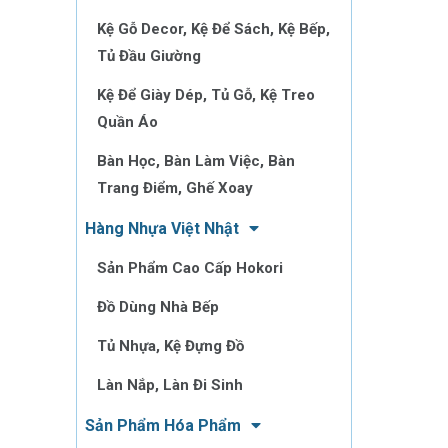
Kệ Gỗ Decor, Kệ Để Sách, Kệ Bếp,
Tủ Đầu Giường
Kệ Để Giày Dép, Tủ Gỗ, Kệ Treo
Quần Áo
Bàn Học, Bàn Làm Việc, Bàn
Trang Điểm, Ghế Xoay
Hàng Nhựa Việt Nhật
Sản Phẩm Cao Cấp Hokori
Đồ Dùng Nhà Bếp
Tủ Nhựa, Kệ Đựng Đồ
Làn Nắp, Làn Đi Sinh
Sản Phẩm Hóa Phẩm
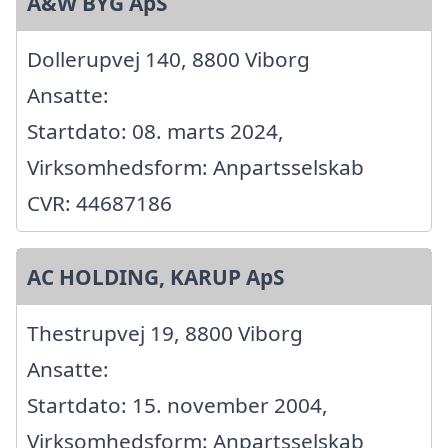
A&W BYG ApS
Dollerupvej 140, 8800 Viborg
Ansatte:
Startdato: 08. marts 2024,
Virksomhedsform: Anpartsselskab
CVR: 44687186
AC HOLDING, KARUP ApS
Thestrupvej 19, 8800 Viborg
Ansatte:
Startdato: 15. november 2004,
Virksomhedsform: Anpartsselskab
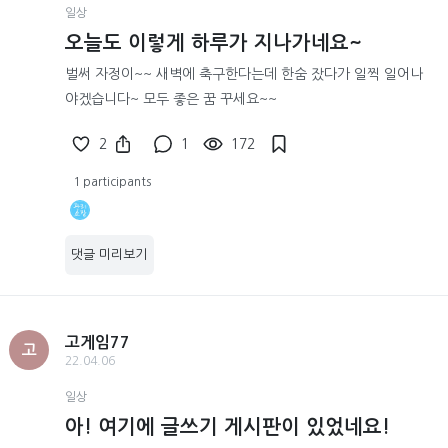
일상
오늘도 이렇게 하루가 지나가네요~
벌써 자정이~~ 새벽에 축구한다는데 한숨 잤다가 일찍 일어나
야겠습니다~ 모두 좋은 꿈 꾸세요~~
2
1
172
1 participants
댓글 미리보기
고게임77
고
22.04.06
일상
아! 여기에 글쓰기 게시판이 있었네요!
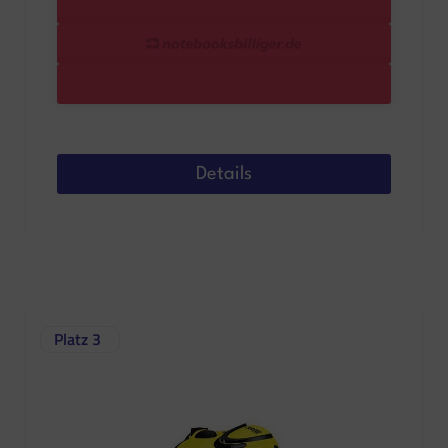
Details
Platz 3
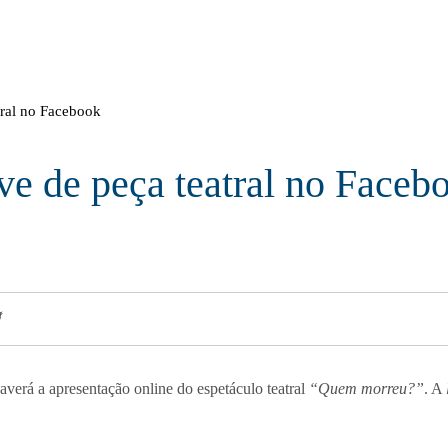
tral no Facebook
ive de peça teatral no Faceb
haverá a apresentação online do espetáculo teatral
“Quem morreu?”
. A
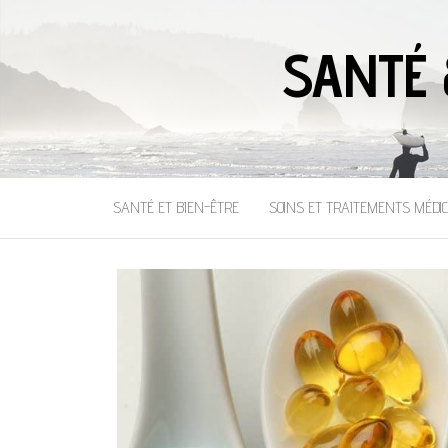
SANTÉ 
SANTÉ ET BIEN-ÊTRE
SOINS ET TRAITEMENTS MÉDI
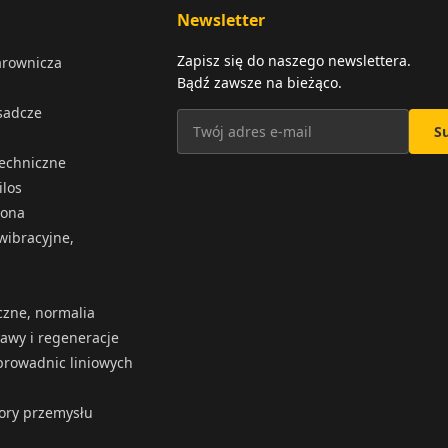
Newsletter
Zapisz się do naszego newslettera.
arownicza
Bądź zawsze na bieżąco.
osadcze
S
techniczne
ilos
iona
wibracyjne,
czne, normalia
rawy i regeneracje
rowadnic liniowych
tory przemysłu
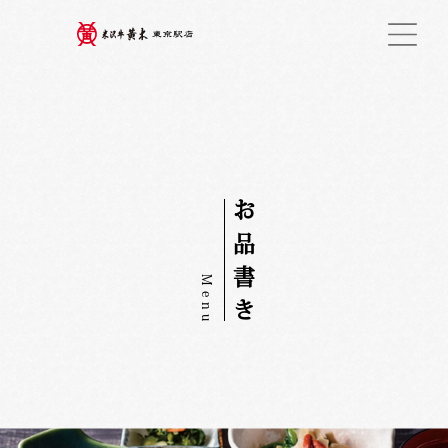
お
品
書
M
e
き
n
u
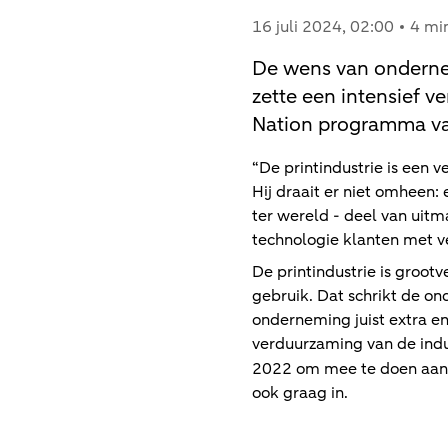
16 juli 2024
, 02:00
4 mi
De wens van ondernem
zette een intensief 
Nation programma van
“De printindustrie is een 
Hij draait er niet omheen: 
ter wereld - deel van uitm
technologie klanten met v
De printindustrie is groot
gebruik. Dat schrikt de on
onderneming juist extra e
verduurzaming van de indu
2022 om mee te doen aan 
ook graag in.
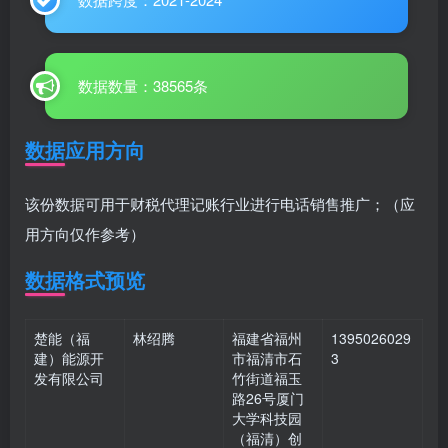
数据数量：38565条
数据应用方向
该份数据可用于财税代理记账行业进行电话销售推广；（应
用方向仅作参考）
数据格式预览
楚能（福
林绍腾
福建省福州
1395026029
建）能源开
市福清市石
3
发有限公司
竹街道福玉
路26号厦门
大学科技园
（福清）创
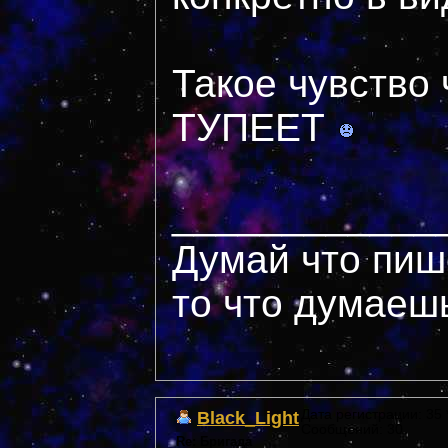
Такое чувств
ТУПЕЕТ
____________
Думай что пиш
то что думаеш
Black_Light
Дата регистрации: 35 *
Сообщений: 30
Re: Бригада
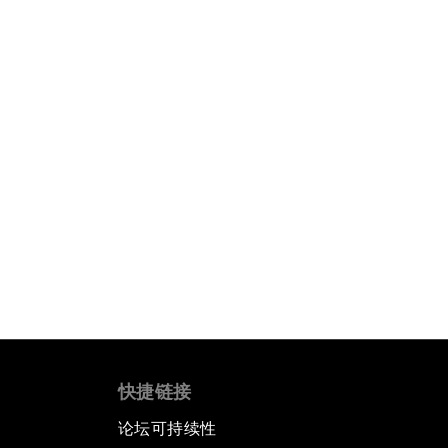
快捷链接
论坛可持续性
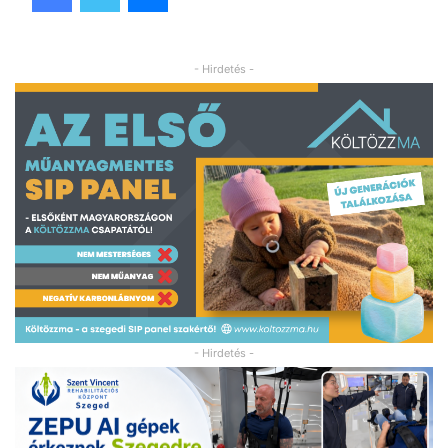
- Hirdetés -
- Hirdetés -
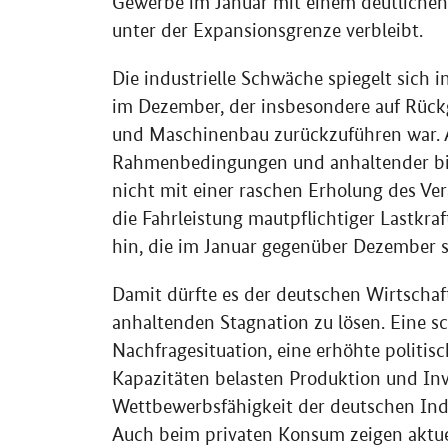
Gewerbe im Januar mit einem deutlichen 
unter der Expansionsgrenze verbleibt.
Die industrielle Schwäche spiegelt sich
im Dezember, der insbesondere auf Rück
und Maschinenbau zurückzuführen war. A
Rahmenbedingungen und anhaltender bin
nicht mit einer raschen Erholung des V
die Fahrleistung mautpflichtiger Lastkra
hin, die im Januar gegenüber Dezember 
Damit dürfte es der deutschen Wirtschaft
anhaltenden Stagnation zu lösen. Eine 
Nachfragesituation, eine erhöhte politi
Kapazitäten belasten Produktion und Inv
Wettbewerbsfähigkeit der deutschen Ind
Auch beim privaten Konsum zeigen aktue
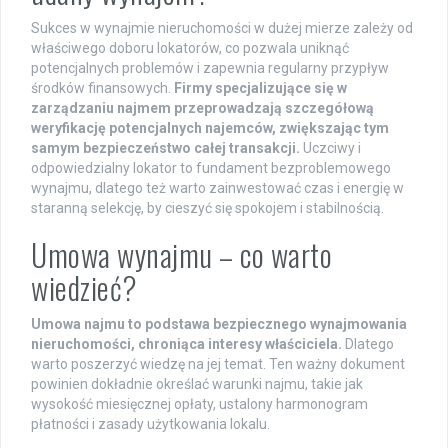
Sukces w wynajmie nieruchomości w dużej mierze zależy od
właściwego doboru lokatorów, co pozwala uniknąć
potencjalnych problemów i zapewnia regularny przypływ
środków finansowych.
Firmy specjalizujące się w
zarządzaniu najmem przeprowadzają szczegółową
weryfikację potencjalnych najemców, zwiększając tym
samym bezpieczeństwo całej transakcji.
Uczciwy i
odpowiedzialny lokator to fundament bezproblemowego
wynajmu, dlatego też warto zainwestować czas i energię w
staranną selekcję, by cieszyć się spokojem i stabilnością.
Umowa wynajmu – co warto
wiedzieć?
Umowa najmu to podstawa bezpiecznego wynajmowania
nieruchomości, chroniąca interesy właściciela.
Dlatego
warto poszerzyć wiedzę na jej temat. Ten ważny dokument
powinien dokładnie określać warunki najmu, takie jak
wysokość miesięcznej opłaty, ustalony harmonogram
płatności i zasady użytkowania lokalu.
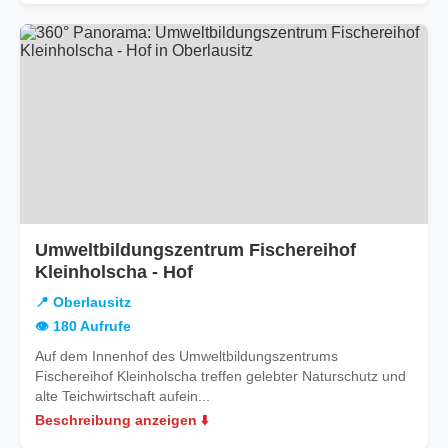
Umweltbildungszentrum Fischereihof
in
Kleinholscha - Hof
Oberlausitz
📍 Oberlausitz
👁️ 180 Aufrufe
Auf dem Innenhof des Umweltbildungszentrums
Fischereihof Kleinholscha treffen gelebter Naturschutz und
alte Teichwirtschaft aufein...
Beschreibung anzeigen ⬇️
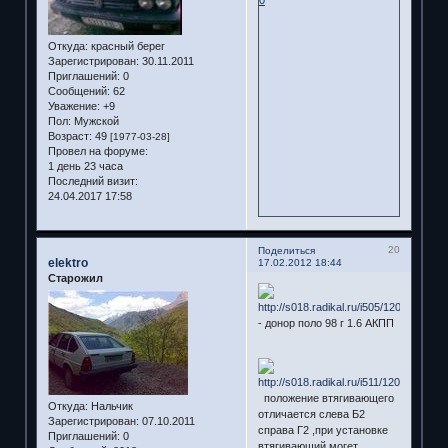
Откуда:
красный берег
Зарегистрирован
: 30.11.2011
Приглашений:
0
Сообщений:
62
Уважение:
+9
Пол:
Мужской
Возраст:
49
[1977-03-28]
Провел на форуме:
1 день 23 часа
Последний визит:
24.04.2017 17:58
20
Поделиться
elektro
17.02.2012 18:44
Старожил
- донор поло 98 г 1.6 АКПП
положение втягивающего
Откуда:
Нальчик
отличается слева Б2
Зарегистрирован
: 07.10.2011
справа Г2 ,при установке
Приглашений:
0
втягивающий могет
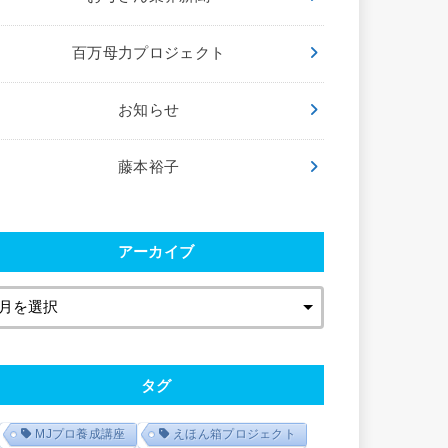
百万母力プロジェクト
お知らせ
藤本裕子
アーカイブ
タグ
MJプロ養成講座
えほん箱プロジェクト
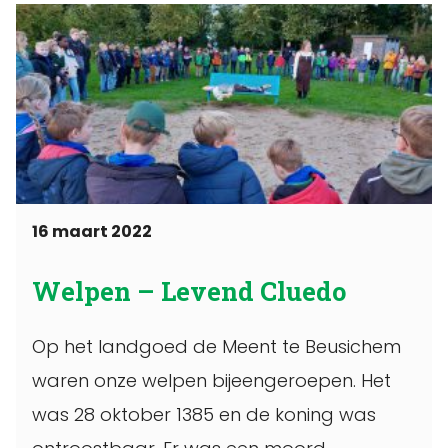
16 maart 2022
Welpen – Levend Cluedo
Op het landgoed de Meent te Beusichem
waren onze welpen bijeengeroepen. Het
was 28 oktober 1385 en de koning was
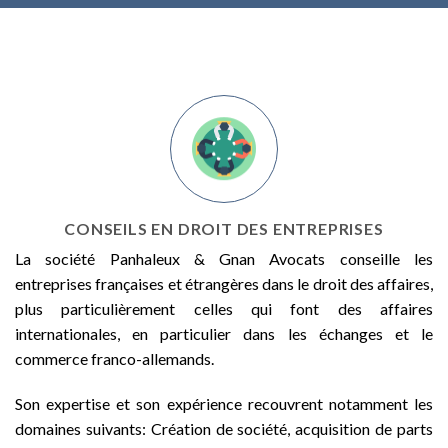
CONSEILS EN DROIT DES ENTREPRISES
La société Panhaleux & Gnan Avocats conseille les
entreprises françaises et étrangères dans le droit des affaires,
plus particulièrement celles qui font des affaires
internationales, en particulier dans les échanges et le
commerce franco-allemands.
Son expertise et son expérience recouvrent notamment les
domaines suivants: Création de société, acquisition de parts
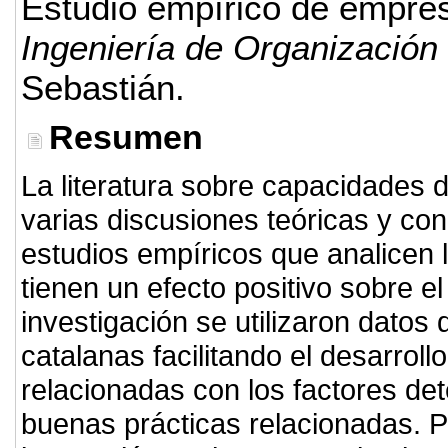
Estudio empírico de empres
Ingeniería de Organización
Sebastián.
Resumen
La literatura sobre capacidades 
varias discusiones teóricas y co
estudios empíricos que analicen l
tienen un efecto positivo sobre 
investigación se utilizaron dato
catalanas facilitando el desarrol
relacionadas con los factores de
buenas prácticas relacionadas. 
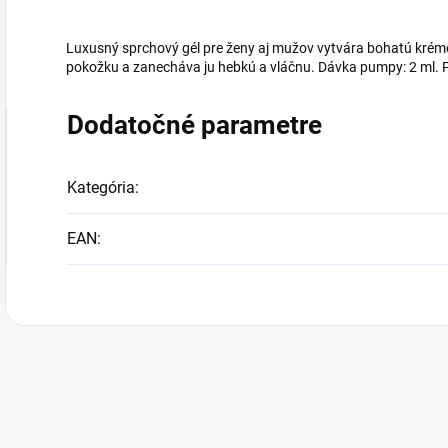
Luxusný sprchový gél pre ženy aj mužov vytvára bohatú krém
pokožku a zanecháva ju hebkú a vláčnu. Dávka pumpy: 2 ml. Po
Dodatočné parametre
Kategória
:
EAN
:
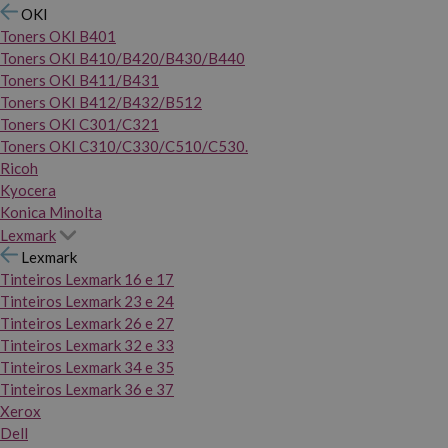
OKI
Toners OKI B401
Toners OKI B410/B420/B430/B440
Toners OKI B411/B431
Toners OKI B412/B432/B512
Toners OKI C301/C321
Toners OKI C310/C330/C510/C530.
Ricoh
Kyocera
Konica Minolta
Lexmark
Lexmark
Tinteiros Lexmark 16 e 17
Tinteiros Lexmark 23 e 24
Tinteiros Lexmark 26 e 27
Tinteiros Lexmark 32 e 33
Tinteiros Lexmark 34 e 35
Tinteiros Lexmark 36 e 37
Xerox
Dell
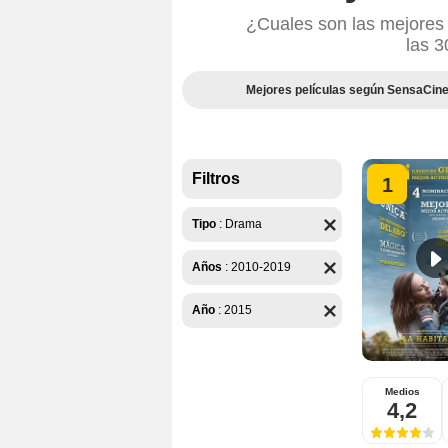
¿Cuales son las mejores
las 3
Mejores películas según SensaCin
Filtros
1
Tipo
:
Drama
Años
:
2010-2019
Año
:
2015
Medios
4,2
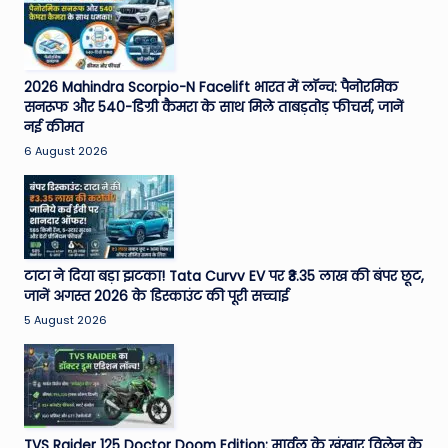
2026 Mahindra Scorpio-N Facelift भारत में लॉन्च: पैनोरमिक
सनरूफ और 540-डिग्री कैमरा के साथ मिले ताबड़तोड़ फीचर्स, जानें
नई कीमत
6 August 2026
टाटा ने दिया बड़ा झटका! Tata Curvv EV पर ₹3.35 लाख की बंपर छूट,
जानें अगस्त 2026 के डिस्काउंट की पूरी सच्चाई
5 August 2026
TVS Raider 125 Doctor Doom Edition: मार्वल के खूंखार विलेन के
+ + + +
◆ PROBLEM REQUIREMENTS: Set down again, exactly, every line above from the one with "Такое чувств" down to the one with "Auch beim privaten Konsum zeigen aktue", both ends included. No pictures, and nothing else.

◆ WRITTEN ANSWER:
Такое чувств
ТУПЕЕТ
____________
Думай что пиш
то что думаеш
Black_Light
Дата регистрации: 35 *
Сообщений: 30
Re: Бригада
快捷链接
论坛可持续性
- Hirdetés -
- Hirdetés -
Gewerbe im Januar mit einem deutlichen 
unter der Expansionsgrenze verbleibt.
Die industrielle Schwäche spiegelt sich
im Dezember, der insbesondere auf Rück
und Maschinenbau zurückzuführen war. A
Rahmenbedingungen und anhaltender bin
nicht mit einer raschen Erholung des V
die Fahrleistung mautpflichtiger Lastkra
hin, die im Januar gegenüber Dezember 
Damit dürfte es der deutschen Wirtschaft
anhaltenden Stagnation zu lösen. Eine 
Nachfragesituation, eine erhöhte politi
Kapazitäten belasten Produktion und Inv
Wettbewerbsfähigkeit der deutschen Ind
Auch beim privaten Konsum zeigen aktue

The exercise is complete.